Dalam proses penyelesaian sengketa Mahkamah Internasional bersifat pasif artinya hanya akan bereaksi dan mengambil tindakan-tindakan bila ada pihak-pihak berperkara mengajukan ke Mahkamah Internasional. Dengan kata lain Mahkamah Internasional tidak dapat mengambil inisiatif terlebih dahulu untuk memulai suatu perkara. Dalam mengajukan perkara terdapat 2 tugas mahkamah yaitu menerima perkara yang bersifat kewenangan memberi nasihat (advisory opinion) dan menerima perkara yang wewenangnya untuk memeriksa dan mengadili perkara yang diajukan oleh negara-negara (contensious case). Sebenarnya hanya negara sebagai pihak yang boleh mengajukan perkara kepada Mahkamah Internasional. Karena itu perseorangan, badan hukum, serta organisasi internasional tidak dapat menjadi pihak untuk berperkara ke Mahkamah internasional. Namun demikian berdasarkan Advisory opinion tanggal 11 April 1949 Mahkamah Internasional secara tegas menyatakan bahwa Perserikatan bangsa-bangsa adalah merupakan pribadi hukum yang dapat mengajukan klaim internasional atau gugatan terhadap negara. Advisory Opinion ini telah membuka kesempatan kepada PBB untuk menjadi pihak dalam perkara kontradiktor (contentious case).

alam upaya penyelesaian perkara ke Mahkamah Internasional bukanlah merupakan kewajiban negara namun hanya bersifat fakultatif. Artinya negara dalam memilih cara-cara penyelesaian sengketa dapat melalui berbagai cara lain seperti saluran diplomatik, mediasi, arbitrasi, dan cara-cara lain yang dilakukan secara damai. Dengan demikian penyelesaian perkara yang diajukan ke Mahkamah Internasional bersifat pilihan dan atas dasar sukarela bagi pihak-pihak yang bersengketa. Hal ini sesuai dengan Pasal 33 (1) Piagam PBB. Meskipun Mahkamah Internasional adalah merupakan organ utama PBB dan anggota PBB otomatis dapat berperkara melalui Mahkamah Internasional, namun dalam kenyataannya bukanlah merupakan kewajiban untuk menyelesaikan sengketa pada badan peradilan ini. Beberapa negara tidak berkemauan untuk menyelesaikan perkaranya melalaui Mahkamah Internasional. Sebagai contoh dalam perkara Kepulauan Malvinas tahun 1955 dimana Inggris menggugat Argentina dan Chili ke Mahkamah Internasional namun Chili dan Argentina menolak kewenangan Mahkamah Internasional untuk memeriksa perkara ini.

Perlu dicatat bahwa para hakim yang duduk di Mahkamah Internasional tidak mewakili negaranya , namun dipilih dan diangkat berdasarkan persyaratan yang bersifat individual seperti keahliannya dalam ilmu hukum, kejujuran serta memiliki moral yang baik.
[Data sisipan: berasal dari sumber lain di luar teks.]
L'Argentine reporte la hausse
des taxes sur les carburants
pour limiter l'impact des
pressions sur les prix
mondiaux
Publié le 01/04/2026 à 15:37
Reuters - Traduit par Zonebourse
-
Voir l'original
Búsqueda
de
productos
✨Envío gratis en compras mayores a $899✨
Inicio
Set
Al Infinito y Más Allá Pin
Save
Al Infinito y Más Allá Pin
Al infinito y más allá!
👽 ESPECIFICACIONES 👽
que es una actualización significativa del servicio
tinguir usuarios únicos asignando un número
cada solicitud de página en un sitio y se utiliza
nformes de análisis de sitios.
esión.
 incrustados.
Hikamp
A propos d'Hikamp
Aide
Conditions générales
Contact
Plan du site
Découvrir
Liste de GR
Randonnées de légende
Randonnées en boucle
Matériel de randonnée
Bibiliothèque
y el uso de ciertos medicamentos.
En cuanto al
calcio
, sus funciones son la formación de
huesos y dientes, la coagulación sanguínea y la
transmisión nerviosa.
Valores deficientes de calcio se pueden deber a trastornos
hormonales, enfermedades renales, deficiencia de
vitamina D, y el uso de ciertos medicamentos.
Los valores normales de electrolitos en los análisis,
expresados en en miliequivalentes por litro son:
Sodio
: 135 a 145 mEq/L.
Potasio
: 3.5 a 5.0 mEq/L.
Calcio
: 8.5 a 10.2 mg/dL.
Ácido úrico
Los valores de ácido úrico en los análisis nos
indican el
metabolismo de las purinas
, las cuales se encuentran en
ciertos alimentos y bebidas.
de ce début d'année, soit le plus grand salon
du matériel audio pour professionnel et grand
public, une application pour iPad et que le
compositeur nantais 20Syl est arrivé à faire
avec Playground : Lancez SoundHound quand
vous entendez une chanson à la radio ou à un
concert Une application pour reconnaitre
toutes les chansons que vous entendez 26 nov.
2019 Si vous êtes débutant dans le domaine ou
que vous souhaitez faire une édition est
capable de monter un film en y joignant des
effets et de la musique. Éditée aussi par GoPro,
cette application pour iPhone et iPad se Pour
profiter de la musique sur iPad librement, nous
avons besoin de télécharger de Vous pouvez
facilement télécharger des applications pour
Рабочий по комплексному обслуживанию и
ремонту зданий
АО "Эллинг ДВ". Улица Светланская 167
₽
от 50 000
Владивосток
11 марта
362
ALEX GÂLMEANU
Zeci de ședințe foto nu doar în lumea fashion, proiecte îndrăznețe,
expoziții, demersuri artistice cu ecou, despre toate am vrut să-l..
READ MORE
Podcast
Penunjukan para hakim ini diusulkan dan dicalonkan oleh negara-negara ke Majelis Umum PBB dan Dewan Keamanan PBB. Pengajuan perkara ke Mahkamah Internasional dapat menggunakan 2 cara yaitu : 1. Bila pihak-pihak yang berperkara telah memiliki perjanjian khusus (special agreement) maka perkara dapat dimasukkan dengan pemberitahuan melalui panitera Mahkamah. 2. Perkara dapat diajukan secara sepihak (dalam hal tidak adanya perjanjian/persetujuan tertulis).